The company last week announced losses of £11.6m for the year to 30 June 2011, with £8m of this put down as an exceptional loss at Produce World Marshalls. Turnover for the period was some £208m.

The £8m loss was built up over a period of four years, explained chief executive William Burgess. Following a review of internal accounting systems the company called in investigators from PricewaterhouseCoopers, who confirmed that accounting errors had been made.

“Accounting controls and records were poor and the major issue was the key control accounts in the balance sheet,” Burgess told FPJ. “There's no evidence of fraud. What has happened is that profits had been overstated.”

The miscalculations related to volatile brassica supply and demand, foreign exchange losses and cost increases. Burgess, who emphasised that Barclays Bank and customers were still supportive, added that the company now has a new finance team led by group finance director Philip Jones, who was appointed in October 2011.

The £3.6m trading loss outside of the £8m exceptional was attributable to difficult market conditions and costs associated with the ongoing restructuring of the business following the Marshalls acquisition, Burgess explained.

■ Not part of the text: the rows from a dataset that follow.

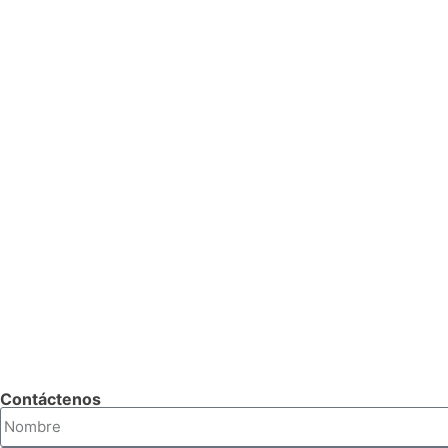
Pararrayos PDC
Inhibidores de Rayos PPDA
Filtros de Tierra
Mantenimiento de Pararrayos
Venta y Montaje de Pararrayos
Venta y Montaje de Inhibidores
Consultoría e Ingeniería
Contáctenos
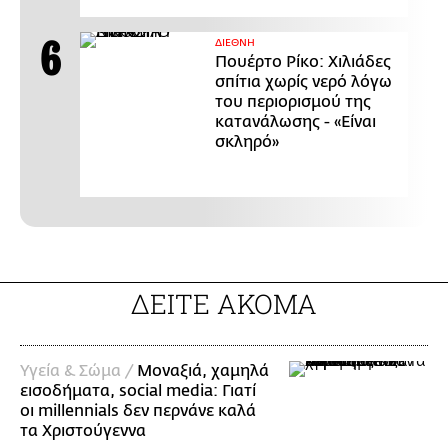
ΔΙΕΘΝΗ
Πουέρτο Ρίκο: Χιλιάδες
σπίτια χωρίς νερό λόγω
του περιορισμού της
κατανάλωσης - «Είναι
σκληρό»
ΔΕΙΤΕ ΑΚΟΜΑ
Υγεία & Σώμα /
Μοναξιά, χαμηλά
εισοδήματα, social media: Γιατί
οι millennials δεν περνάνε καλά
τα Χριστούγεννα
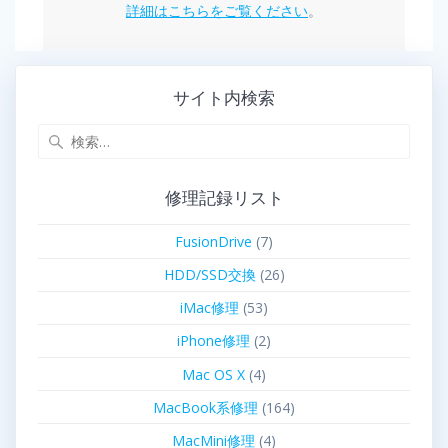
詳細はこちらをご覧ください
。
サイト内検索
修理記録リスト
FusionDrive
(7)
HDD/SSD交換
(26)
iMac修理
(53)
iPhone修理
(2)
Mac OS X
(4)
MacBook系修理
(164)
MacMini修理
(4)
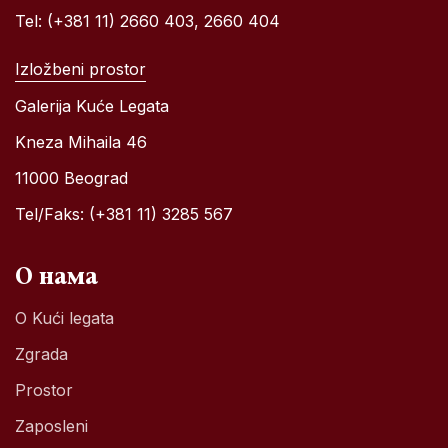
Tel: (+381 11) 2660 403, 2660 404
Izložbeni prostor
Galerija Kuće Legata
Kneza Mihaila 46
11000 Beograd
Tel/Faks: (+381 11) 3285 567
О нама
O Kući legata
Zgrada
Prostor
Zaposleni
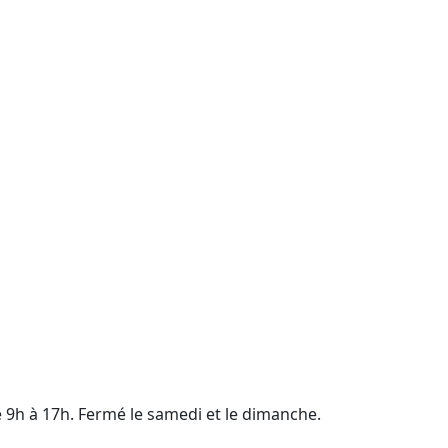
e 9h à 17h. Fermé le samedi et le dimanche.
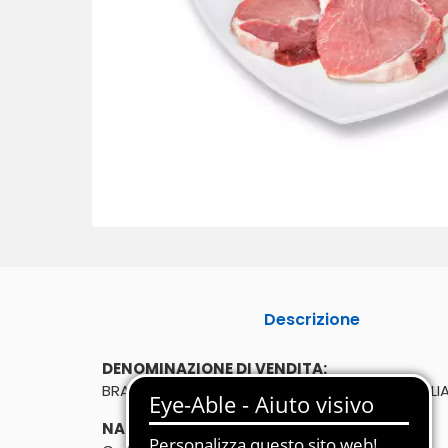
Descrizione
DENOMINAZIONE DI VENDITA:
BRACIOLE DI LOMBO SUINO CONFEZIONE FAMIGLI
NATO IN:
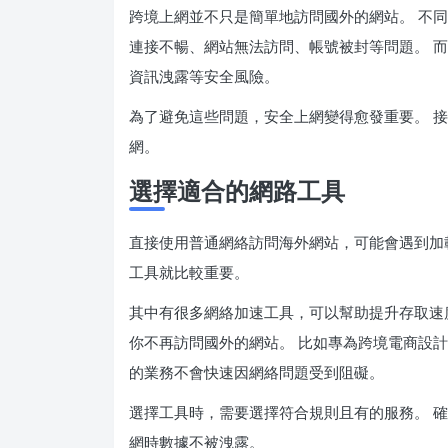
跨境上網並不只是簡單地訪問國外的網站。 不
連接不暢、網站無法訪問、帳號被封等問題。 
資訊洩露等安全風險。
為了避免這些問題，安全上網變得愈發重要。 
網。
選擇適合的網路工具
直接使用普通網絡訪問海外網站，可能會遇到加
工具就比較重要。
其中有很多網絡加速工具，可以幫助提升存取速
你不再訪問國外的網站。 比如專為跨境電商設
的業務不會快速因網絡問題受到阻礙。
選擇工具時，需要選擇符合規則且有的服務。 
網時數據不被洩露。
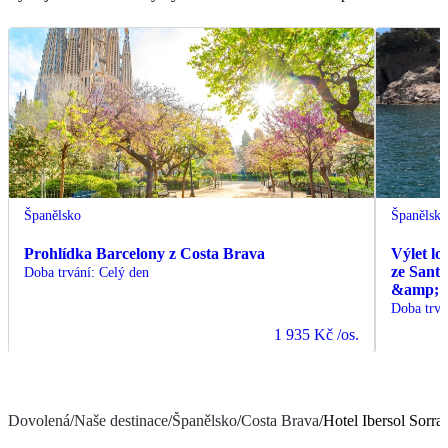
Španělsko
Španělsk
Prohlídka Barcelony z Costa Brava
Výlet lo
ze Sant
Doba trvání
:
Celý den
&amp; C
Doba trvá
1 935 Kč
/os.
Dovolená
/
Naše destinace
/
Španělsko
/
Costa Brava
/
Hotel Ibersol Sorra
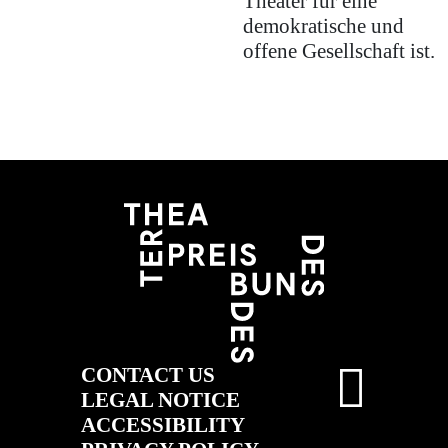
Theater für eine
demokratische und
offene Gesellschaft ist.
CONTACT US
LEGAL NOTICE
ACCESSIBILITY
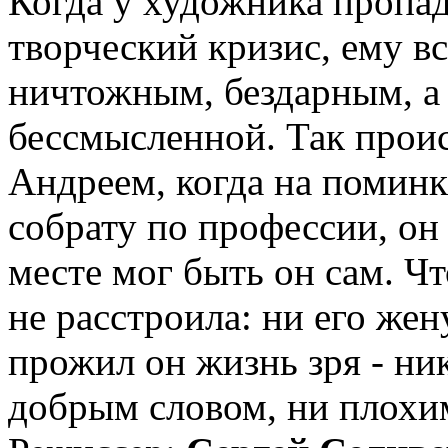
Когда у художника пропад
творческий кризис, ему в
ничтожным, бездарным, а 
бессмысленной. Так прои
Андреем, когда на помин
собрату по профессии, он 
месте мог быть он сам. Чт
не расстроила: ни его жену
прожил он жизнь зря - ни
добрым словом, ни плохим.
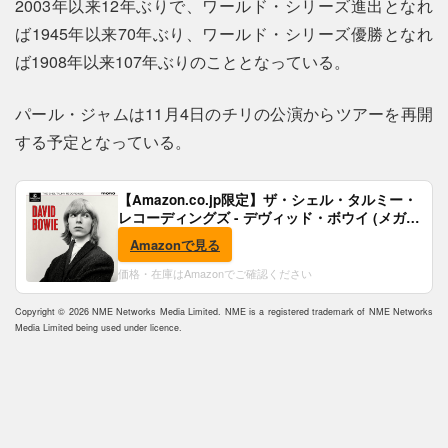
2003年以来12年ぶりで、ワールド・シリーズ進出となれ
ば1945年以来70年ぶり、ワールド・シリーズ優勝となれ
ば1908年以来107年ぶりのこととなっている。
パール・ジャムは11月4日のチリの公演からツアーを再開
する予定となっている。
【Amazon.co.jp限定】ザ・シェル・タルミー・
レコーディングズ - デヴィッド・ボウイ (メガジ
ャケ付)
Amazonで見る
価格・在庫はAmazonでご確認ください
Copyright © 2026 NME Networks Media Limited. NME is a registered trademark of NME Networks
Media Limited being used under licence.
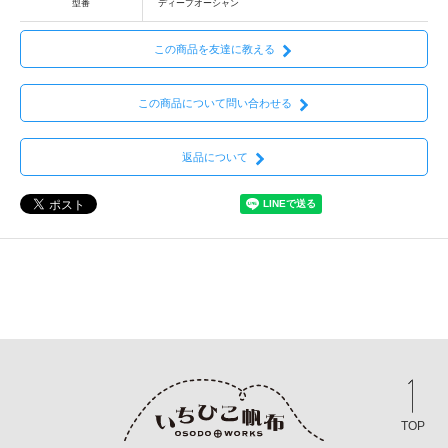
型番
ディープオーシャン
この商品を友達に教える
この商品について問い合わせる
返品について
TOP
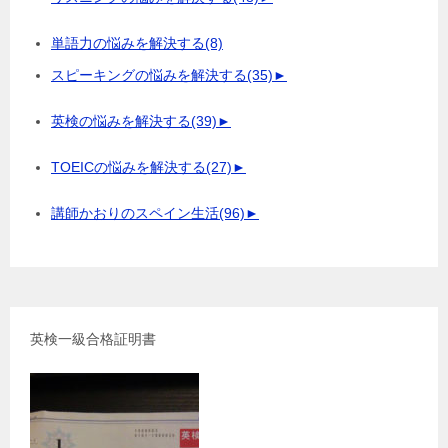
単語力の悩みを解決する
(8)
スピーキングの悩みを解決する
(35)
►
英検の悩みを解決する
(39)
►
TOEICの悩みを解決する
(27)
►
講師かおりのスペイン生活
(96)
►
英検一級合格証明書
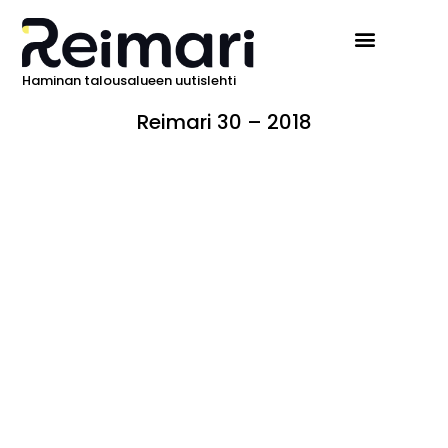
Haminan talousalueen uutislehti
Reimari 30 – 2018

But he stressed that the group has now turned the situation around and has recorded a £2.5m profit in the six months to December, having reduced operating costs by some £6.5m.

“We now have an excellent financial director and we appointed a new chief operating officer [Bob Moody] in May, who is driving a lean culture through the business.”

Produce World has reduced the headcount and is operating more efficiently with fewer people and a flatter structure, Burgess said, though he stressed there would not be further redundancies on the back of the newly reported losses.

At Marshalls, steps to reduce costs have included the introduction of field factories and new storage capabilities, the elimination of unprofitable small SKUs, a simplification of the business and a focus on product quality and customer service.

“These historic losses do not affect the trading position of the business today,” Burgess said. “In fact, the results for the first half of this financial year are good with the group trading profitably, and Produce World Marshalls has been one of the driving forces behind this much-improved financial performance for the group during 2011/12.”